WHAT IS REQUIRED: Copy word for word, please, the lines of the entries below running from the one containing "A METTERE SOTTO" to the one containing "posledice, kot so", both ends included.
━━━━━━━━━━
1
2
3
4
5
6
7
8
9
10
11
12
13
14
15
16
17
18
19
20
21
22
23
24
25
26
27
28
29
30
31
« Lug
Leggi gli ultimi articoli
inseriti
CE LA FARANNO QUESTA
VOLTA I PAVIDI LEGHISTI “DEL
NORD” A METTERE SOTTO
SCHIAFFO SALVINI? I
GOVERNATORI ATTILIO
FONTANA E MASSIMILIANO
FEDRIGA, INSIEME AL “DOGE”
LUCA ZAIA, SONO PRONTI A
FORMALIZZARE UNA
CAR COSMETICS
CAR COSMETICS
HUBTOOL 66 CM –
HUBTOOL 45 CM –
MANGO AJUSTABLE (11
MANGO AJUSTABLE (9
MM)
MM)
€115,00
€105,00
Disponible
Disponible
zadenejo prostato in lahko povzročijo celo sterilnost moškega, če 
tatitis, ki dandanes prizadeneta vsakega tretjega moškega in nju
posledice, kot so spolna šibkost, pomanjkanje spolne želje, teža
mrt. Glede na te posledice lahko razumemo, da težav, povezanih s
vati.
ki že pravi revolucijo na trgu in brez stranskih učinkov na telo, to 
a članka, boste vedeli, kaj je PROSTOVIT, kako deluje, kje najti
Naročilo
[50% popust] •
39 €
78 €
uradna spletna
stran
━━━━━━━━━━
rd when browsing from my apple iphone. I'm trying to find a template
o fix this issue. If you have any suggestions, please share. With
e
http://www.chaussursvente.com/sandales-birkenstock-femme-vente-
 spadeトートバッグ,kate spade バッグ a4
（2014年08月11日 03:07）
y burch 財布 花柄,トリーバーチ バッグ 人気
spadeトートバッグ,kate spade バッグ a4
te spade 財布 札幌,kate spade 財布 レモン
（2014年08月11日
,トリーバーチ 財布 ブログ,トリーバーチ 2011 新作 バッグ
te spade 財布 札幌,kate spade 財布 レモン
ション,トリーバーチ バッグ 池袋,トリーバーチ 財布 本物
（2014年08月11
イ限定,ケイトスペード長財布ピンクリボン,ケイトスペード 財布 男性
━━━━━━━━━━
SOLUTION FOR THIS EXERCISE:
NORD” A METTERE SOTTO
SCHIAFFO SALVINI? I
GOVERNATORI ATTILIO
FONTANA E MASSIMILIANO
FEDRIGA, INSIEME AL “DOGE”
LUCA ZAIA, SONO PRONTI A
FORMALIZZARE UNA
CAR COSMETICS
CAR COSMETICS
HUBTOOL 66 CM –
HUBTOOL 45 CM –
MANGO AJUSTABLE (11
MANGO AJUSTABLE (9
MM)
MM)
€115,00
€105,00
Disponible
Disponible
zadenejo prostato in lahko povzročijo celo sterilnost moškega, če 
tatitis, ki dandanes prizadeneta vsakega tretjega moškega in nju
posledice, kot so spolna šibkost, pomanjkanje spolne želje, teža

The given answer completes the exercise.